Audit & Logging

In Kubernetes, there are two stories being told at the same time:

The Detective Story (Audit Logs): "Who changed the system configuration?"
The Operator Story (App Logs): "Why is my application crashing?"

If you don't capture these stories immediately, they vanish. Kubernetes logs are ephemeral; when a Pod dies, its logs die with it.

1. Audit Logs (The "Black Box" Recorder)

Audit logs record every single request sent to the Kubernetes API Server. They answer the questions: Who, What, Where, and When.

Who: User alice
What: Tried to delete
Where: The secret named db-pass
When: At 12:05 PM
Result: 403 Forbidden

The 4 Audit Levels

You must configure how much data you want. This is a trade-off between "Visibility" and "Disk Space."
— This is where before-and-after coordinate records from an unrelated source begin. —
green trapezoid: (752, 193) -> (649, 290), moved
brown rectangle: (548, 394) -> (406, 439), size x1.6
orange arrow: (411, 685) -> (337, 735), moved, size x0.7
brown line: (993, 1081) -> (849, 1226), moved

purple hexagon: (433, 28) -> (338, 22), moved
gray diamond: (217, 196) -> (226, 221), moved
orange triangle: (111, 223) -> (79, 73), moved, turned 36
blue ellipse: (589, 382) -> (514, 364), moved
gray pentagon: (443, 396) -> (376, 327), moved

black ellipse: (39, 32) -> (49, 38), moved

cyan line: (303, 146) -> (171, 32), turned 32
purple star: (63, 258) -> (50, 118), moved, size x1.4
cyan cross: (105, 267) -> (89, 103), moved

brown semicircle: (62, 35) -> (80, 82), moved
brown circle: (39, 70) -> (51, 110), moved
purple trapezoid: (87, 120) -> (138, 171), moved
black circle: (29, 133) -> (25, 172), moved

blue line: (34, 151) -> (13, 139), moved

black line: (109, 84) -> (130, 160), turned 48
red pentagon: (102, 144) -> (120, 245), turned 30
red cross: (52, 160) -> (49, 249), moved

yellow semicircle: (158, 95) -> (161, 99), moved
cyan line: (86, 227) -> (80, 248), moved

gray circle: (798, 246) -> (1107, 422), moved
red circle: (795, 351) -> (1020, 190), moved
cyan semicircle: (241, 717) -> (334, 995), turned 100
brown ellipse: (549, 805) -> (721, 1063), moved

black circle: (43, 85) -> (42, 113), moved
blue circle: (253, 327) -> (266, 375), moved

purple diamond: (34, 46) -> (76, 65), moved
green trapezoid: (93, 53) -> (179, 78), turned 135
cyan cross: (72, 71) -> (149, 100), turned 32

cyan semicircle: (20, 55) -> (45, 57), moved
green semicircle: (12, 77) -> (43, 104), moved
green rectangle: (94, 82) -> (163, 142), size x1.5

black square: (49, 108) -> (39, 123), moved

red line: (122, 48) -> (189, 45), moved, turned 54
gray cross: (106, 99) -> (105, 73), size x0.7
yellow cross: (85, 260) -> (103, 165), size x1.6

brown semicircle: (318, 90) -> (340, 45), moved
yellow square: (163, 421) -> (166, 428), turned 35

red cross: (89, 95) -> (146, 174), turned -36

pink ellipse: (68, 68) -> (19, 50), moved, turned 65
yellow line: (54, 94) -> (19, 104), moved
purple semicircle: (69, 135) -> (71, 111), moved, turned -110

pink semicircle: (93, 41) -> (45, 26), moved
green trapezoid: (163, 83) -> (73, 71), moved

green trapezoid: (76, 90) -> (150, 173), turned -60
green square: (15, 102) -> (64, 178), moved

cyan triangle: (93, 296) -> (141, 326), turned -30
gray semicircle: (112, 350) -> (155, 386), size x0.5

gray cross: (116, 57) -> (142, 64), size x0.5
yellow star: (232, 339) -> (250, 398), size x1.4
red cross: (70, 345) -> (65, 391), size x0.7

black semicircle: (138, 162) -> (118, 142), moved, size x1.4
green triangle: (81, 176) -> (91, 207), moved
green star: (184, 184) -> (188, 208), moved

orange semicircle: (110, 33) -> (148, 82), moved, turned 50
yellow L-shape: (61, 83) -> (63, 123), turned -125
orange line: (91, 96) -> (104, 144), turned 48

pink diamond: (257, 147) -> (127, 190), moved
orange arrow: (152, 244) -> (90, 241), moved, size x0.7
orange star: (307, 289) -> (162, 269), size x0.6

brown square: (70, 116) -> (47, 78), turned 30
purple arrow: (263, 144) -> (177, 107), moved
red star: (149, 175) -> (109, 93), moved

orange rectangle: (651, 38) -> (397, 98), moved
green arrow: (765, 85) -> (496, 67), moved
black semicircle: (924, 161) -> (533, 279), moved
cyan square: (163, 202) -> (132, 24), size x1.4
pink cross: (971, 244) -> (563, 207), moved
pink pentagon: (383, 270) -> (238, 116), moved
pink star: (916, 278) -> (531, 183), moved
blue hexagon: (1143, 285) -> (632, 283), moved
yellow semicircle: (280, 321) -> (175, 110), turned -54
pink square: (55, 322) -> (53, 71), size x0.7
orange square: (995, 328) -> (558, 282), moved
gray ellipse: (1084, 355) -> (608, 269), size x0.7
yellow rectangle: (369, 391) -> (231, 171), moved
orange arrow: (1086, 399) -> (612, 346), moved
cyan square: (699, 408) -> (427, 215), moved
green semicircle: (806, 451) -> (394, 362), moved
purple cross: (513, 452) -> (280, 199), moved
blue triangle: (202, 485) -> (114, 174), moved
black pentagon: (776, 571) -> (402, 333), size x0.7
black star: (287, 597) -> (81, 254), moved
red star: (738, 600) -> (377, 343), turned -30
Level	Description	Use Case
`None`	Don't log anything.	Frequent, noisy events (like `kube-proxy` watching endpoints).
`Metadata`	Log the User, Timestamp, Resource, and Verb. No payloads.	Standard Production (Low Cost, High Value).
`Request`	Log metadata + the request body sent by the user.	Debugging "Why did this object change?"
`RequestResponse`	Log everything + the server's response body.	High Security / Debugging. (Generates massive data).

Security Warning: Secrets in Logs

Be extremely careful using Request or RequestResponse levels on Secret or ConfigMap resources. You might accidentally write your database passwords into your plain-text audit log files!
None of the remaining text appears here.